The Guantánamo detainees are in legal limbo. The Bush administration refuses to designate them prisoners of war, a label that would entitle them to immunity from prosecution for acts committed during a lawful war, among other things. Nor is the administration treating them as ordinary criminal defendants, entitled to know the charges against them and allowed to contest their confinement in court. The government's position is that the detainees are "unlawful combatants" who can be held incommunicado indefinitely.

Whatever their legal status, the Guantánamo detainees must be given a chance to contest their confinement. Those who were wrongly caught up in the military's net must have an opportunity to make their case.

As noncitizens captured in wartime, they may not have the right to have their claims heard in United States courts. But they must be given some forum, like a military tribunal, in which to contest their continued imprisonment. The rules of evidence, and the standard of proof for holding them, may be different from those in ordinary criminal trials. But there must be rules, and at least some individualized proof, for the detentions to be proper.

The ruling, from the United States Court of Appeals for the District of Columbia Circuit in a suit filed by Kuwaiti, British and Australian detainees, said that the court lacked jurisdiction to hear claims by the Guantánamo prisoners who contend that they are being wrongfully held. It is a disturbing decision that gives the administration essentially unchecked power to imprison foreigners. The court abdicated its role by not exercising any oversight in this important matter.

In refusing to let the Guantánamo detainees challenge their confinement, the administration is trampling on their rights. It is also damaging America's reputation for fairness. The administration should rethink its policies, and the Supreme Court should reverse yesterday's unfortunate decision.

It would be easy to forget about these men. I presume that many of them were in fact members of Al Qaeda, or Taliban soldiers fighting on their behalf. Al Qaeda members committed a heinous act of terrorism, and the Taliban refused to hand them over. We were within our rights to pursue and destroy both organizations, and the world is better off without them (though the extent to which we are free of these movements is certainly an open question).
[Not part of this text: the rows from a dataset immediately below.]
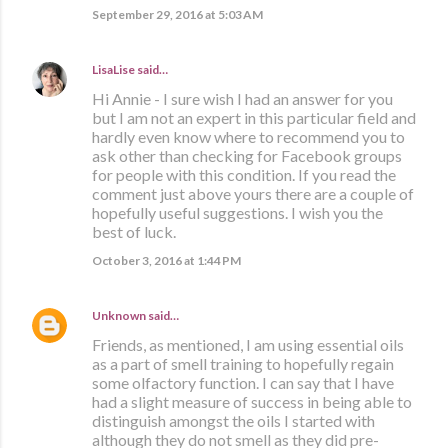
September 29, 2016 at 5:03 AM
LisaLise
said…
Hi Annie - I sure wish I had an answer for you
but I am not an expert in this particular field and
hardly even know where to recommend you to
ask other than checking for Facebook groups
for people with this condition. If you read the
comment just above yours there are a couple of
hopefully useful suggestions. I wish you the
best of luck.
October 3, 2016 at 1:44 PM
Unknown
said…
Friends, as mentioned, I am using essential oils
as a part of smell training to hopefully regain
some olfactory function. I can say that I have
had a slight measure of success in being able to
distinguish amongst the oils I started with
although they do not smell as they did pre-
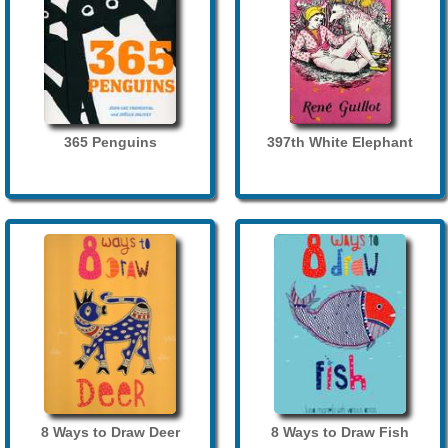
365 Penguins
397th White Elephant
8 Ways to Draw Deer
8 Ways to Draw Fish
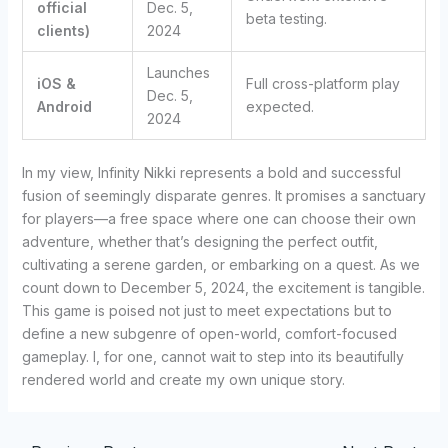
official
Dec. 5,
beta testing.
clients)
2024
Launches
iOS &
Full cross-platform play
Dec. 5,
Android
expected.
2024
In my view, Infinity Nikki represents a bold and successful
fusion of seemingly disparate genres. It promises a sanctuary
for players—a free space where one can choose their own
adventure, whether that’s designing the perfect outfit,
cultivating a serene garden, or embarking on a quest. As we
count down to December 5, 2024, the excitement is tangible.
This game is poised not just to meet expectations but to
define a new subgenre of open-world, comfort-focused
gameplay. I, for one, cannot wait to step into its beautifully
rendered world and create my own unique story.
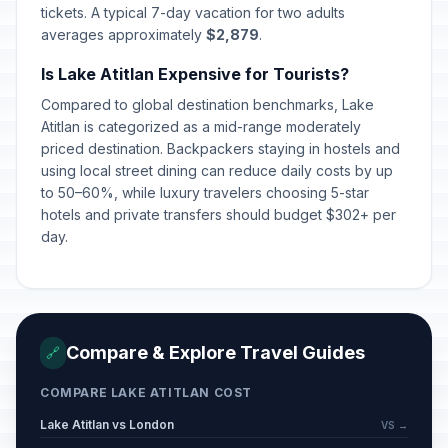
tickets. A typical 7-day vacation for two adults
averages approximately
$2,879
.
Is Lake Atitlan Expensive for Tourists?
Compared to global destination benchmarks, Lake
Atitlan is categorized as a mid-range moderately
priced destination. Backpackers staying in hostels and
using local street dining can reduce daily costs by up
to 50–60%, while luxury travelers choosing 5-star
hotels and private transfers should budget $302+ per
day.
Compare & Explore Travel Guides
🔗
COMPARE LAKE ATITLAN COST
Lake Atitlan vs London
VS →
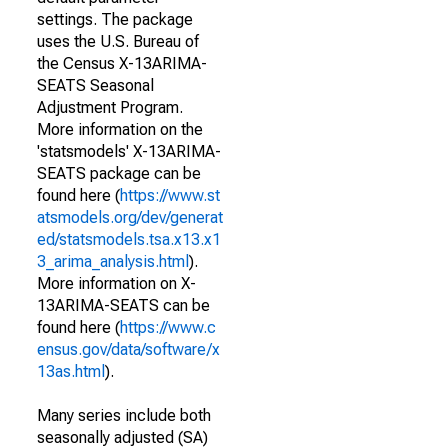
settings. The package
uses the U.S. Bureau of
the Census X-13ARIMA-
SEATS Seasonal
Adjustment Program.
More information on the
'statsmodels' X-13ARIMA-
SEATS package can be
found here (
https://www.st
atsmodels.org/dev/generat
ed/statsmodels.tsa.x13.x1
3_arima_analysis.html
).
More information on X-
13ARIMA-SEATS can be
found here (
https://www.c
ensus.gov/data/software/x
13as.html
).
Many series include both
seasonally adjusted (SA)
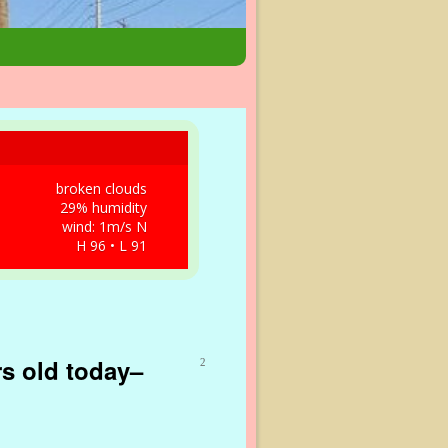
broken clouds
29% humidity
wind: 1m/s N
H 96 • L 91
rs old today–
2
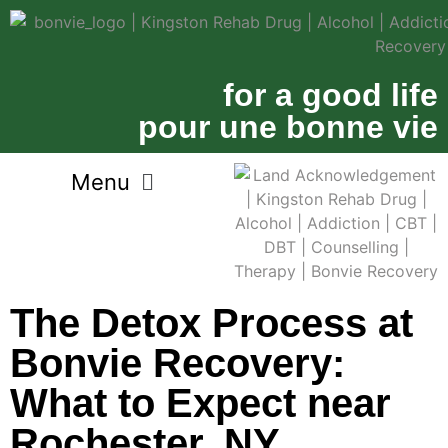
for a good life
pour une bonne vie
The Detox Process at
Bonvie Recovery:
What to Expect near
Rochester, NY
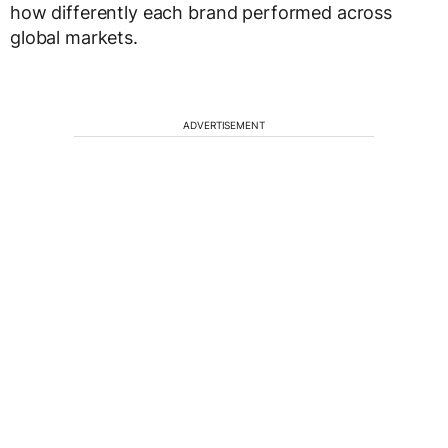
how differently each brand performed across
global markets.
ADVERTISEMENT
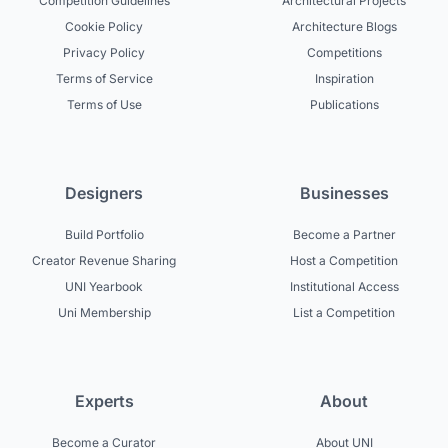
Competition Guidelines
Architectural Projects
Cookie Policy
Architecture Blogs
Privacy Policy
Competitions
Terms of Service
Inspiration
Terms of Use
Publications
Designers
Businesses
Build Portfolio
Become a Partner
Creator Revenue Sharing
Host a Competition
UNI Yearbook
Institutional Access
Uni Membership
List a Competition
Experts
About
Become a Curator
About UNI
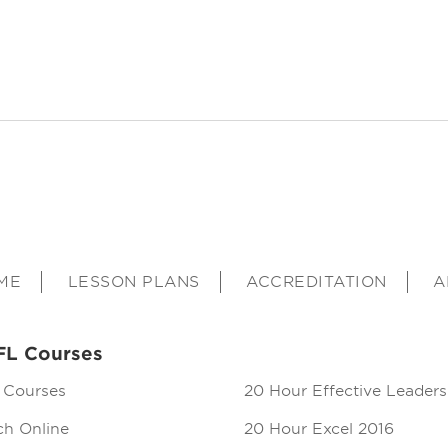
ME
LESSON PLANS
ACCREDITATION
A
FL Courses
 Courses
20 Hour Effective Leaders
ch Online
20 Hour Excel 2016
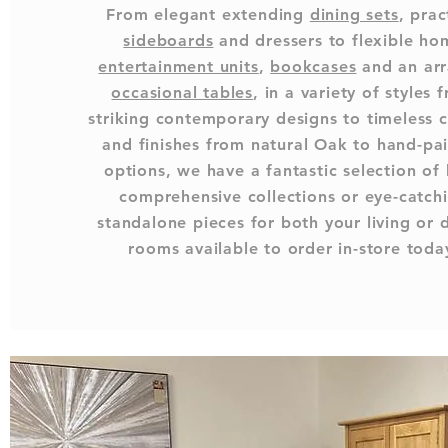
From elegant extending
dining sets
, prac
sideboards
and dressers to flexible ho
entertainment units
,
bookcases
and an arr
occasional tables
, in a variety of styles 
striking contemporary designs to timeless c
and finishes from natural Oak to hand-pa
options, we have a fantastic selection of
comprehensive collections or eye-catch
standalone pieces for both your living or 
rooms available to order in-store toda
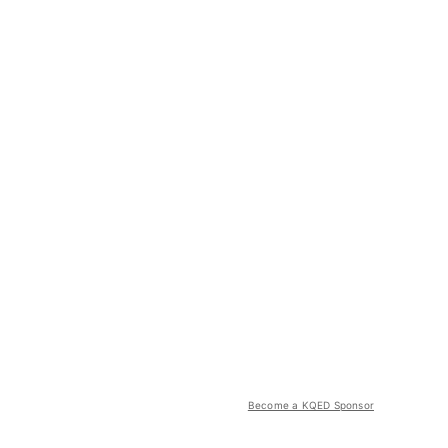
Become a KQED Sponsor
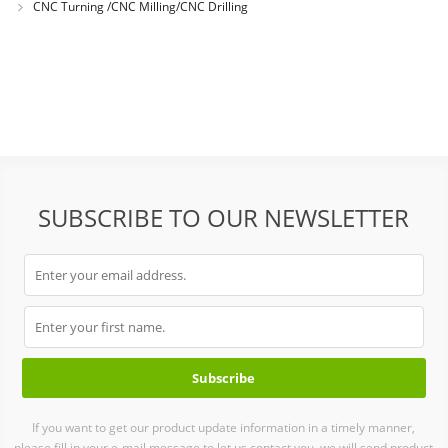
CNC Turning /CNC Milling/CNC Drilling
SUBSCRIBE TO OUR NEWSLETTER
If you want to get our product update information in a timely manner,
please fill in your e-mail message to let us contact you, we will send product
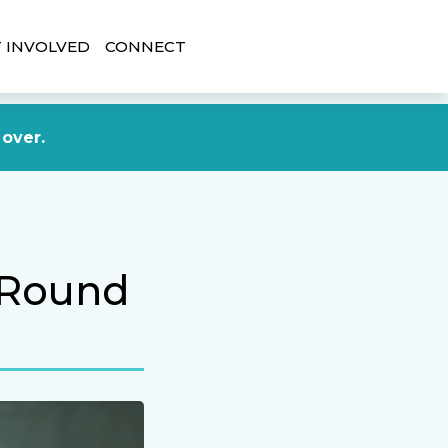
 INVOLVED
CONNECT
DONATE NOW
 over.
 Round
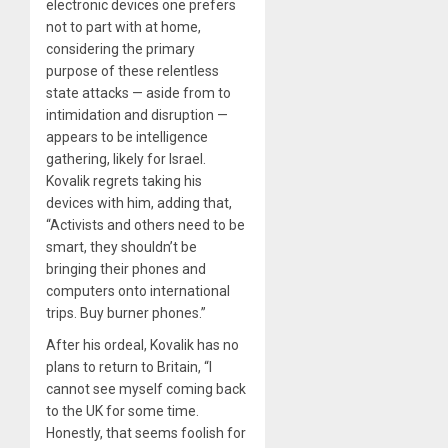
electronic devices one prefers
not to part with at home,
considering the primary
purpose of these relentless
state attacks — aside from to
intimidation and disruption —
appears to be intelligence
gathering, likely for Israel.
Kovalik regrets taking his
devices with him, adding that,
“Activists and others need to be
smart, they shouldn’t be
bringing their phones and
computers onto international
trips. Buy burner phones.”
After his ordeal, Kovalik has no
plans to return to Britain, “I
cannot see myself coming back
to the UK for some time.
Honestly, that seems foolish for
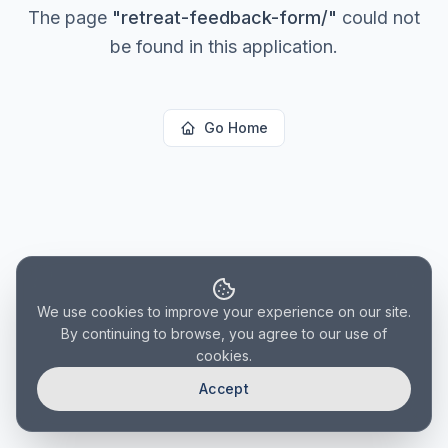
The page
"
retreat-feedback-form/
"
could not
be found in this application.
Go Home
We use cookies to improve your experience on our site.
By continuing to browse, you agree to our use of
cookies.
Accept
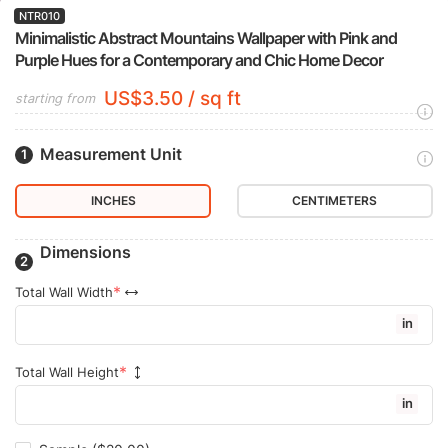
NTR010
Minimalistic Abstract Mountains Wallpaper with Pink and
Purple Hues for a Contemporary and Chic Home Decor
US$3.50 / sq ft
starting from
Measurement Unit
INCHES
CENTIMETERS
Dimensions
Total Wall Width
in
Total Wall Height
in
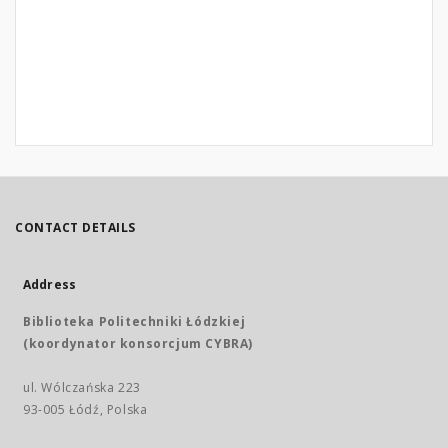
CONTACT DETAILS
Address
Biblioteka Politechniki Łódzkiej
(koordynator konsorcjum CYBRA)
ul. Wólczańska 223
93-005 Łódź, Polska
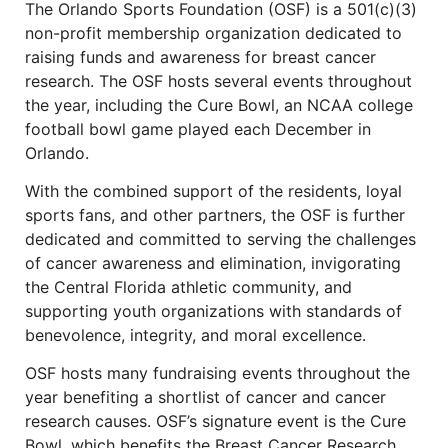
The Orlando Sports Foundation (OSF) is a 501(c)(3)
non-profit membership organization dedicated to
raising funds and awareness for breast cancer
research. The OSF hosts several events throughout
the year, including the Cure Bowl, an NCAA college
football bowl game played each December in
Orlando.
With the combined support of the residents, loyal
sports fans, and other partners, the OSF is further
dedicated and committed to serving the challenges
of cancer awareness and elimination, invigorating
the Central Florida athletic community, and
supporting youth organizations with standards of
benevolence, integrity, and moral excellence.
OSF hosts many fundraising events throughout the
year benefiting a shortlist of cancer and cancer
research causes. OSF’s signature event is the Cure
Bowl, which benefits the Breast Cancer Research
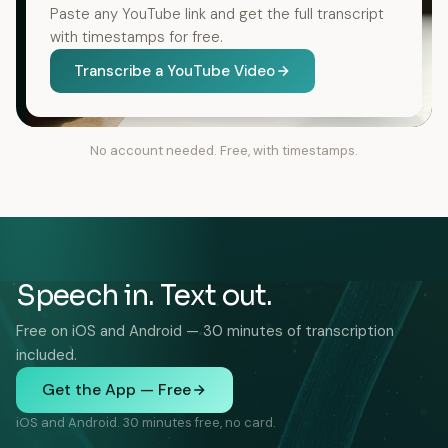
Paste any YouTube link and get the full transcript
with timestamps for free.
Transcribe a YouTube Video
No account needed. Free, with timestamps.
Speech in. Text out.
Free on iOS and Android — 30 minutes of transcription
included.
Get the App — Free
iOS and Android. 30 minutes free, no card.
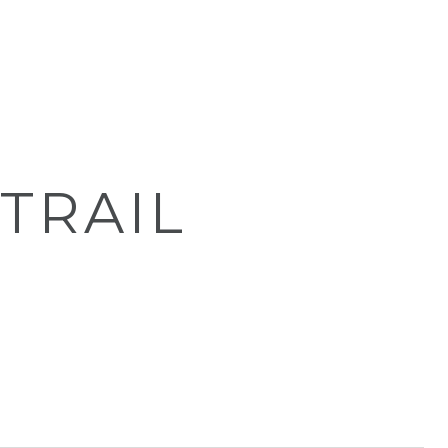
 TRAIL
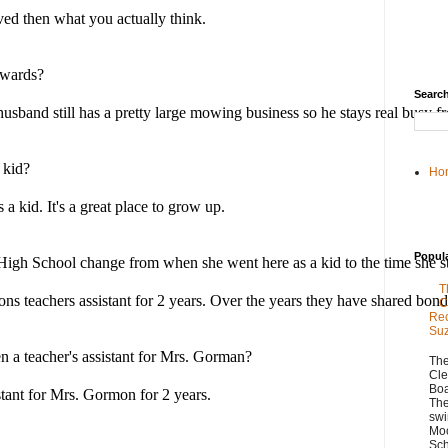
ved then what you actually think. 
rwards? 
Search
sband still has a pretty large mowing business so he stays real busy f
 kid? 
Ho
 a kid. It's a great place to grow up.
Popul
igh School change from when she went here as a kid to the time she star
T
 teachers assistant for 2 years. Over the years they have shared bonds
C
Rec
Su
 a teacher's assistant for Mrs. Gorman?
The
Cle
Boa
stant for Mrs. Gormon for 2 years.
The
swi
Moo
Sch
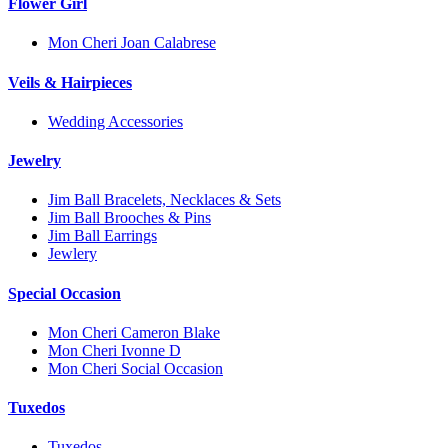
Flower Girl
Mon Cheri Joan Calabrese
Veils & Hairpieces
Wedding Accessories
Jewelry
Jim Ball Bracelets, Necklaces & Sets
Jim Ball Brooches & Pins
Jim Ball Earrings
Jewlery
Special Occasion
Mon Cheri Cameron Blake
Mon Cheri Ivonne D
Mon Cheri Social Occasion
Tuxedos
Tuxedos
Having said that, none of this changes the fact that these men -- however grave their alleged crimes -- are human beings with certain rights. If they are prisoners of war, then they must be treated in accordance with the guidelines to which we have agreed for the treatment of such prisoners, including contact with the outside world and release after the end of hostilities. If they aren't prisoners of war, then they must be treated in accordance with our own laws for criminal suspects, including the right to legal counsel and the right to be presumed innocent until proven guilty. Instead of following either of these paths, the Bush administration has invented a new legal concept to describe the prisoners, "unlawful combatants," which it claims frees it from any of these obligations, and then has used the peculiar territorial status of the US base at Guantánamo to keep the detainees out of the reach of US courts.

Watching the behavior of governments over time demonstrates that small programs targeted at a few often grow far beyond their originally promised purposes. If we allow our government to continue to deny the rights of hundreds of prisoners in Guantánamo, and justify this on the grounds that they are terrorists, we may wake up one day to find that it is no longer hundreds, but thousands. We may wake up one day to a frontal assault on the Bill of Rights and belatedly realize that it began here and now.